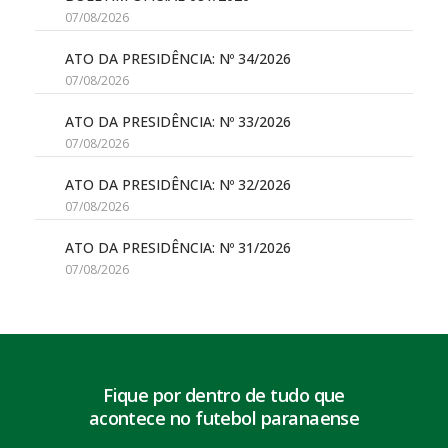
07/08/2026
ATO DA PRESIDÊNCIA: Nº 34/2026
07/08/2026
ATO DA PRESIDÊNCIA: Nº 33/2026
07/08/2026
ATO DA PRESIDÊNCIA: Nº 32/2026
07/08/2026
ATO DA PRESIDÊNCIA: Nº 31/2026
07/08/2026
Fique por dentro de tudo que
acontece no futebol paranaense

#### EXERCISE OBJECTIVE:
Report each line in the entries where the string "PRESIDÊNCIA" occurs.

#### COMPLETED EXERCISE:
ATO DA PRESIDÊNCIA: Nº 34/2026
ATO DA PRESIDÊNCIA: Nº 33/2026
ATO DA PRESIDÊNCIA: Nº 32/2026
ATO DA PRESIDÊNCIA: Nº 31/2026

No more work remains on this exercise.